RFI : cet hommage populaire est-il le signe que cette contestation du printemps dernier n’est pas vraiment éteinte ?
Ali Kazancigil : Exactement. Cette contestation du printemps dernier a d’ailleurs continué. Pas tous les jours, mais de façon assez régulière dans les grandes villes, notamment Istanbul, Ankara, Izmir, mais ailleurs aussi. Et ensuite les scandales de corruption dans les hautes sphères de l’Etat ont aggravé bien sûr les difficultés d’Erdogan.
Aujourd’hui il y avait vraiment un divorce entre l’opinion publique et le gouvernement de l’AKP. D’autant plus qu’Erdogan nie tout, parle de complot, est en train de détricoter en quelque sorte l’Etat de droit, alors qu’il avait quand même contribué à améliorer l’indépendance de la justice, via des réformes. Il est ainsi sur une pente glissante.
Qu’a-t-il comme alternative ? C’est le problème. Est-ce que le Parti républicain du peuple [CHP opposition] est capable d’emporter les élections ? Probablement pas les municipales, mais on verra au niveau des législatives et puis les présidentielles.
Il y a donc cette première échéance et dans trois semaines le scrutin municipal. Certains parlent déjà d’un test.

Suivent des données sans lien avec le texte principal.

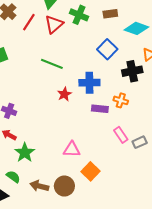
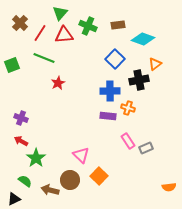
red triangle: (54, 24) -> (64, 35), turned 36
green line: (52, 64) -> (44, 58), moved
blue cross: (89, 83) -> (110, 91), moved
red star: (64, 94) -> (58, 83), moved
pink triangle: (72, 149) -> (81, 155), turned 42
brown circle: (64, 186) -> (70, 180), moved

C’est un test. D’ailleurs Erdogan le considère aussi comme ça. C’est un test effectivement. Bien sûr les élections locales et les élections nationales, législatives, ne sont pas tout à fait comparables. Mais c’est un premier test.
En 2011, l’AKP a eu 50 % quasiment. Aujourd’hui, tous les commentateurs estiment que si le score est entre 30 et 35 %, c’est un échec – il sera toujours le premier parti – mais ce sera un échec pour l’AKP et ça augurera mal des élections, présidentielles en août et législatives en principe 2015, encore qu’Erdogan pourrait les avancer.
En juin 2013, il y a eu ce mouvement populaire... puis cet énorme scandale de corruption avec des accusations dans l’entourage direct. Et puis il y a une forme de séparation aujourd’hui avec plusieurs courants qui se dessinent au sein de l’islam.
Exactement. Il y a aujourd’hui deux grandes tendances dans l’islam turc. L’idéologie traditionnelle des islamistes turcs s’appelle la vision nationale. C’est une synthèse, disons de l’islam politique et du nationalisme turc. Et face à cela il y a une autre tradition qui est d’origine soufie, plus humaniste, moins rigoriste, moins légaliste, qui est incarnée par le mouvement Gülen.
Le mouvement Gülen a toujours été contre l’islam politique depuis les années 60-70 en Turquie. Le chef de ce mouvement, Abdullah Gülen et son mouvement ont soutenu Erdogan le gouvernement de l’AKP, entre 2002 et 2010-11, parce qu’Erdogan se présentait non pas comme islamiste mais comme démocrate conservateur.
Or, à partir de 2010-2011 il a commencé à dériver, à déraper sur le plan de l’autoritarisme et Gülen est aujourd’hui contre lui. C’est un mouvement de société civile à base religieuse, mais qui est infiltré aussi dans la justice, dans la police. Et qui n’est pas un mouvement politique. Ce n’est pas un parti politique, mais qui a beaucoup de partisans dans la société. Donc c’est un facteur négatif pour Erdogan. Et en plus, au sein de son parti, par exemple le président de la République Gül et le vice-Premier ministre, ont souvent publiquement critiqué Erdogan et notamment la répression très dure, très violente, des manifestations de Gezi en mai-juin derniers. Et depuis d’autres manifestations aussi.
Il y a donc aussi une dissension dans le parti AKP, qui est d’ailleurs une espèce de coalition. Certains courants du centre droit laïc avaient rejoint en 2002 l’AKP parce que leur parti n’était plus capable de remporter les élections. Donc au sein du parti même il y a des dissensions. Et il n’est pas exclu – c’est une possibilité – que l’AKP éclate dans les mois qui viennent, qu’il y ait une dissension, qu’un nouveau parti soit créé dans cette mouvance du centre droit. Parce que l’AKP couvre l’ensemble qui va de l’extrême-droite à la gauche, l’ensemble du centre-droit. Il n’y a pas d’autre parti dans le centre droit.
► Ali Kazancigil est politologue, journaliste spécialiste de la Turquie et coauteur avec Faruk Bilici et Denis Akagül de La Turquie, d’une révolution à l’autre publié aux éditions Fayard (novembre 2013).